Thomas Jefferson Papers

To Thomas Jefferson from John Kendrick, 1 March 1793

From John Kendrick

Port Independence, on the Island
of Heong-Kong, March 1st. 1793.


I have the honour of enclosing to you the Copies of several Deeds, by which the tracts of Land therein described, situated on Islands on the North West Coast of America, have been conveyed to me, and my heirs forever, by the resident Chiefs of those districts, who, I presume, were the only just proprietors thereof. I know not what measures are necessary to be taken, to secure the property of these purchases to me, and the government thereof to the United States; but it cannot be amiss to transmit them to you, to remain in the office of the Department of State. My claim to those territories has been allowed by the Spanish Crown: for the purchases I made at Nootka, were expressly excepted in a deed of conveyance, of the Lands adjacent to, and surrounding Nootka Sound, executed in September last, to El Señor Don Juan Francisco de la Bodega, y Quadra, on behalf of His Catholic Majesty, by Macquinnah and the other Chiefs of his tribe, to whom those lands belonged.

When I made these purchases, I did it under an impression, that it would receive the sanction of the United States; and, that should an act of the Legislature be necessary to secure them to me, I should find no difficulty in obtaining it. The future commercial advantages which may arise from the Fur Trade, besides many other branches which are daily opening to the view of those who visit the North West American Coast, may perhaps render a settlement there, worthy the attention of some associated Company, under the protection of Government. Should this be the case, the possession of Lands, previously and so fairly acquired, would much assist the carrying the plan into effect. Many good purposes may be effected by the Union having possessions on that Coast, which I shall not presume, Sir, to point out to you; and the benefits which have accrued to Individuals, by similar purchases to those I have made, in our own States, are too well known to need a remark. I have the honour to be, With the utmost respect & esteem, Sir, Your very hble servt

John Kendrick

RC (DNA: RG 59, MLR); at foot of text: “The Hon: Thomas Jefferson, Secretary for the Department of State”; endorsed by TJ as received 24 Oct. 1793 and so recorded in SJL. Enclosures: Five deeds, by which Kendrick purchased large tracts of land on Vancouver Island from various Indians in exchange for such considerations as muskets and gunpowder, executed between 20 July and 11 Aug. 1791 (Trs in same; printed in Historical Magazine, 2d ser., viii [1870], 168–71).

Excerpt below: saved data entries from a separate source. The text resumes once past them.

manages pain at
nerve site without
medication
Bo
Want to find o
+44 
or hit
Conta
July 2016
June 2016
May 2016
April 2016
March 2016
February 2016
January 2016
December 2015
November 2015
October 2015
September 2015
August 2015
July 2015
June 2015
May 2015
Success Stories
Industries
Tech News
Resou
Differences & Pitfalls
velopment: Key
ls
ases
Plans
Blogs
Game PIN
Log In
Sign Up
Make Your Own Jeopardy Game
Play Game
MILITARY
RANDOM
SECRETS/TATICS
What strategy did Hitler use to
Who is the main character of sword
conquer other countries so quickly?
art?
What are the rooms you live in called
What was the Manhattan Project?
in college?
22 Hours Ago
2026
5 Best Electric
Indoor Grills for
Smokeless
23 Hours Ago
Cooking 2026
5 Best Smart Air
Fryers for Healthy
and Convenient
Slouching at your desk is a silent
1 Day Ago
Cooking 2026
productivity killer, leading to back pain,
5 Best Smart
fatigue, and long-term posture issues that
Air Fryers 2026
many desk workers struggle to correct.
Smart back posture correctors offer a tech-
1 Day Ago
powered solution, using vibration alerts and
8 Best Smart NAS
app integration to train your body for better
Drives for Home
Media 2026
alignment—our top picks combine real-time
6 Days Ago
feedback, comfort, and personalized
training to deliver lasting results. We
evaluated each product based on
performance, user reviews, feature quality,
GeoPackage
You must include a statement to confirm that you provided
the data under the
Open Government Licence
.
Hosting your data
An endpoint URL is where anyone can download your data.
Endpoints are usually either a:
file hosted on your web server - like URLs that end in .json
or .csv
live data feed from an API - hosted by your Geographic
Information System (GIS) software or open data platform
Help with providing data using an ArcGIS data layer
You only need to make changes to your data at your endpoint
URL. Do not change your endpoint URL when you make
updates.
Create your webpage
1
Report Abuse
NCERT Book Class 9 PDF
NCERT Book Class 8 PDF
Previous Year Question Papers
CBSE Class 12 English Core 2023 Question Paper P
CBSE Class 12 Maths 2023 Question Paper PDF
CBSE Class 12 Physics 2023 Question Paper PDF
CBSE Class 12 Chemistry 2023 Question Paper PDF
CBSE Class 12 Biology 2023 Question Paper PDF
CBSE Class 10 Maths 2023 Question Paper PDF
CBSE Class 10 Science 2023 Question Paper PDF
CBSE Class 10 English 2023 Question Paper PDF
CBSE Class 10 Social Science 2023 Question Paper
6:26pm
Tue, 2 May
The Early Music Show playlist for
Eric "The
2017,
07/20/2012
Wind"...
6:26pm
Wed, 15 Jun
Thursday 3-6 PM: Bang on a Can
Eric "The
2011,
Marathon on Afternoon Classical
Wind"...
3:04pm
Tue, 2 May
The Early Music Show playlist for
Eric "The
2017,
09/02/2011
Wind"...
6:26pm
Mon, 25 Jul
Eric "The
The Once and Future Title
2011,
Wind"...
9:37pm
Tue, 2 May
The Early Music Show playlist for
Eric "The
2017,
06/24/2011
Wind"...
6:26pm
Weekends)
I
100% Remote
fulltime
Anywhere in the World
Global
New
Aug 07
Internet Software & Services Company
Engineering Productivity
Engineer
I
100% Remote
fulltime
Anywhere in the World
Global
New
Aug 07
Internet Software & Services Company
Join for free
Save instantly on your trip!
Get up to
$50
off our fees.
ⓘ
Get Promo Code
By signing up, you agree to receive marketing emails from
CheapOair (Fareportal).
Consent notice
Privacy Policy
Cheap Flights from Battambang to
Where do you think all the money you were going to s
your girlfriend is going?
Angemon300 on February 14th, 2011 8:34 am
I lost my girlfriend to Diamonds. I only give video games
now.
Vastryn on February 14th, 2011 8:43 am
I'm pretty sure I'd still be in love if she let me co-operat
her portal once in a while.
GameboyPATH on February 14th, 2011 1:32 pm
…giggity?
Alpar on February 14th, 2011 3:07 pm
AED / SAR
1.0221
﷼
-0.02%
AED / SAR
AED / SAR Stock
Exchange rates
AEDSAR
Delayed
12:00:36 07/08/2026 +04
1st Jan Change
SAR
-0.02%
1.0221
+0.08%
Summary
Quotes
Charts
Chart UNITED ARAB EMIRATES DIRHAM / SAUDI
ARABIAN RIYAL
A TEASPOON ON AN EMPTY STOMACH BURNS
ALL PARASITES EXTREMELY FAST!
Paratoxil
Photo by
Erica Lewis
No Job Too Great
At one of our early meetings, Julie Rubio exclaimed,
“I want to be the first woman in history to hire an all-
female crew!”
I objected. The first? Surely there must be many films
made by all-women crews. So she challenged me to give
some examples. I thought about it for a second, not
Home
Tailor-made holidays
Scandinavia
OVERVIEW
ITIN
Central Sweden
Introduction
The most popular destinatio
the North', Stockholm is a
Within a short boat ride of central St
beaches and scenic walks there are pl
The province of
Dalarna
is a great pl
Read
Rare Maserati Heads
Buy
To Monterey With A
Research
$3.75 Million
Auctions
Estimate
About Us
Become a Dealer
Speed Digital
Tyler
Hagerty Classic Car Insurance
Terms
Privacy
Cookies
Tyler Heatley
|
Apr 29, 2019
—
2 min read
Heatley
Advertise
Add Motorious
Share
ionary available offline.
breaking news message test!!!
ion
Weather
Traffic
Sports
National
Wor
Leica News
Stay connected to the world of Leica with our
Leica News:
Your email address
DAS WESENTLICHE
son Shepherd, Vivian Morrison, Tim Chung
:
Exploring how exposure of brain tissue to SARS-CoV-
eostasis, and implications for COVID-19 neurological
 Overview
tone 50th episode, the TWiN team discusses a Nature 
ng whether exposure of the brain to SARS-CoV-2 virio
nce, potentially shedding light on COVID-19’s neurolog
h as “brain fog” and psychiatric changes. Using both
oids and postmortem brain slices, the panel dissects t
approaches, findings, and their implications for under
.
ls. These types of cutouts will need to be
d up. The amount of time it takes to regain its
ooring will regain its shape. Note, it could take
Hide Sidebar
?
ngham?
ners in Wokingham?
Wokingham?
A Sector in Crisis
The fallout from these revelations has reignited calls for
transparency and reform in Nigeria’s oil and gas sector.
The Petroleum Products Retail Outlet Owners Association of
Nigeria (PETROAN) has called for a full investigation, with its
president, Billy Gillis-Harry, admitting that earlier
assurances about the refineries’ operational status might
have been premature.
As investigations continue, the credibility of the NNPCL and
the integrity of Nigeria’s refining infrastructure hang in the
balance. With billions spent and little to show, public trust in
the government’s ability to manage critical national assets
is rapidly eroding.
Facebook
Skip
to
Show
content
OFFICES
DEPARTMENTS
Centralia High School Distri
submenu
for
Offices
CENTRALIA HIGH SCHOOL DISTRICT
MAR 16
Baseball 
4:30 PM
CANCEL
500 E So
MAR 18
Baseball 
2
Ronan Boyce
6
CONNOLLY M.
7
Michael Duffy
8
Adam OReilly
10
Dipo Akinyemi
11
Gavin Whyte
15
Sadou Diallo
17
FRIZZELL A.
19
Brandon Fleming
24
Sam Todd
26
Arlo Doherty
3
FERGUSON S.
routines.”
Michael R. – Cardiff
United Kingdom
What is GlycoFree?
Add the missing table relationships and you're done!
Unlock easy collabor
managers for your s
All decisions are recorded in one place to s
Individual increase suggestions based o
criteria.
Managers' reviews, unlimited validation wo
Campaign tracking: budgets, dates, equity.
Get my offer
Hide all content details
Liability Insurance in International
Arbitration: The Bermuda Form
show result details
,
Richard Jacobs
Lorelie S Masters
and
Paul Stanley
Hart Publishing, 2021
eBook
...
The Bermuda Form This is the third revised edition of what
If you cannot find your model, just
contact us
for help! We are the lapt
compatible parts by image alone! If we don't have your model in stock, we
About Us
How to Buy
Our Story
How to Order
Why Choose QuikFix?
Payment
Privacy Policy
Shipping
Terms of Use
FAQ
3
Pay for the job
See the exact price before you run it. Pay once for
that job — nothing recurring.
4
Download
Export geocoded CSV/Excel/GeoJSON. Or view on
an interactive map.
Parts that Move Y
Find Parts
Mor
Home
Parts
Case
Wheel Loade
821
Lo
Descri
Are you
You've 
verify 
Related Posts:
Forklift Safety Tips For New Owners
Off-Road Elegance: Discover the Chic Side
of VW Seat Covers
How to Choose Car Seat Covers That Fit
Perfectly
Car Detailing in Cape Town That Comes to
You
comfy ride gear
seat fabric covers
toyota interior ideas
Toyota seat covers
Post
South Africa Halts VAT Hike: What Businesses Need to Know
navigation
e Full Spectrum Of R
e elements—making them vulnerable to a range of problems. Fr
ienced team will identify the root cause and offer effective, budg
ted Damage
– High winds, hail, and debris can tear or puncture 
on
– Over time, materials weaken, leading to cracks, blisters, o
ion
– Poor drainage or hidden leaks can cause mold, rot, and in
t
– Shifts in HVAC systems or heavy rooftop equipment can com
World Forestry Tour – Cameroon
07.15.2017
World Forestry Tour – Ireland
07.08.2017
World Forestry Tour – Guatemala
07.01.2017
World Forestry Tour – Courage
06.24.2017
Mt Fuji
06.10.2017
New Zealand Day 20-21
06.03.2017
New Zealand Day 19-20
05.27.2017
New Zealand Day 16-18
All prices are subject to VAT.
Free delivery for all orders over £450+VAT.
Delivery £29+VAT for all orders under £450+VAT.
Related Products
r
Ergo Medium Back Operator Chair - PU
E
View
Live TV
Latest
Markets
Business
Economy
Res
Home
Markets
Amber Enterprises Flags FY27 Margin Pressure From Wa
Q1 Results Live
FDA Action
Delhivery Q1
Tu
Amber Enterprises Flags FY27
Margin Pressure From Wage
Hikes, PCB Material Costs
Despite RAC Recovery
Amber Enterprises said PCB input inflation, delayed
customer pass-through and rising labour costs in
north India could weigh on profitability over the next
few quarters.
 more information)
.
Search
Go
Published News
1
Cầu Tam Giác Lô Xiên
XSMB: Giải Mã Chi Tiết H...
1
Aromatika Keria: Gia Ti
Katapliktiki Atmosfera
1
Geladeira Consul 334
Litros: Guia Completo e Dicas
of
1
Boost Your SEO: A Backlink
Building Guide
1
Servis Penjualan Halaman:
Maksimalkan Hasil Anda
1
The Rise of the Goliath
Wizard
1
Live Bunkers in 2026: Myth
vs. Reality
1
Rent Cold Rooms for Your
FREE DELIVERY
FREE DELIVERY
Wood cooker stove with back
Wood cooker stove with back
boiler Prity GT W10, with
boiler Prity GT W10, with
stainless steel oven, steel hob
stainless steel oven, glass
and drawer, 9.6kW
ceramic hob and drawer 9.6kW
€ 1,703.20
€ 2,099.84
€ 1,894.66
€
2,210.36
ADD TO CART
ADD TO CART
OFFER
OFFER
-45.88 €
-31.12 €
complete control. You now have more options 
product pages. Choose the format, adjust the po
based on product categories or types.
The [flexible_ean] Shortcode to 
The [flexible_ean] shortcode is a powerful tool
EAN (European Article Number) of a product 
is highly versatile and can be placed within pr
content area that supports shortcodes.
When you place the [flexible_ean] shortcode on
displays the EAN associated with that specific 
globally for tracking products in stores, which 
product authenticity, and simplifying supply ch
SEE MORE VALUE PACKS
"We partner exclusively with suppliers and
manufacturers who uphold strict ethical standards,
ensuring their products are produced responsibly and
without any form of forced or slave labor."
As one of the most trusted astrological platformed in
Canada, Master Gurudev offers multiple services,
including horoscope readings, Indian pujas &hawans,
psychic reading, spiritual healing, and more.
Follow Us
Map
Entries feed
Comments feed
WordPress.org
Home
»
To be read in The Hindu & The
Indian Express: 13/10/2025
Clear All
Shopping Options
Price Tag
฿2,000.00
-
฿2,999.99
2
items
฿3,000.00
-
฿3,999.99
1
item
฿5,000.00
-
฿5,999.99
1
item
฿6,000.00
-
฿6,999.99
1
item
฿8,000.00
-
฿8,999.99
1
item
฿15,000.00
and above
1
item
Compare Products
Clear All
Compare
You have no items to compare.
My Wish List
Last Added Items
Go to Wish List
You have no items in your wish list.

John Kendrick (ca. 1740–94) was a Massachusetts sea captain who in 1787 led the Columbia Rediviva and the Lady Washington from Boston in the first American trading expedition to the Pacific northwest coast. Reaching Nootka Sound in September 1788, he made two voyages to China in the Washington between 1789 and 1793 and was en route to China a third time when he was killed in an accident at Oahu in the Hawaiian islands. The venture proved to be nearly a total loss to his backers, partly because after he sent the Columbia home in February 1790 Kendrick ignored the owners’ interests and treated the Washington and its capital as his own. Kendrick’s purchase in his own name of five tracts of land from Indians on Vancouver Island in 1791 violated express orders from his owners to buy land only in their name. Partly as a result of the disappearance of the original and notarized copies of the enclosed deeds, Kendrick’s backers and heirs failed to secure title to this land, and Kendrick’s action was rarely mentioned in later American claims to Oregon (DAB description begins Allen Johnson and Dumas Malone, eds., Dictionary of American Biography, New York, 1928–36, 20 vols. description ends ; F. W. Howay, “John Kendrick and His Sons,” Oregon Historical Society Quarterly, xxiii [1922], 277–95; same, “An Early Colonization Scheme in British Columbia,” British Columbia Historical Quarterly, iii [1939], 51–63; Warren L. Cook, Flood Tide of Empire: Spain and the Pacific Northwest, 1543–1819 [New Haven and London, 1973], 419n; Hubert H. Bancroft, History of the Pacific States of North America, 34 vols. [San Francisco, 1882–91], xxiii, 323).

On 2 Nov. 1793 TJ sent Kendrick’s letter to the President, who returned it without comment the same day (Washington, Journal description begins Dorothy Twohig, ed., The Journal of the Proceedings of the President, 1793–1797, Charlottesville, 1981 description ends , 242–4).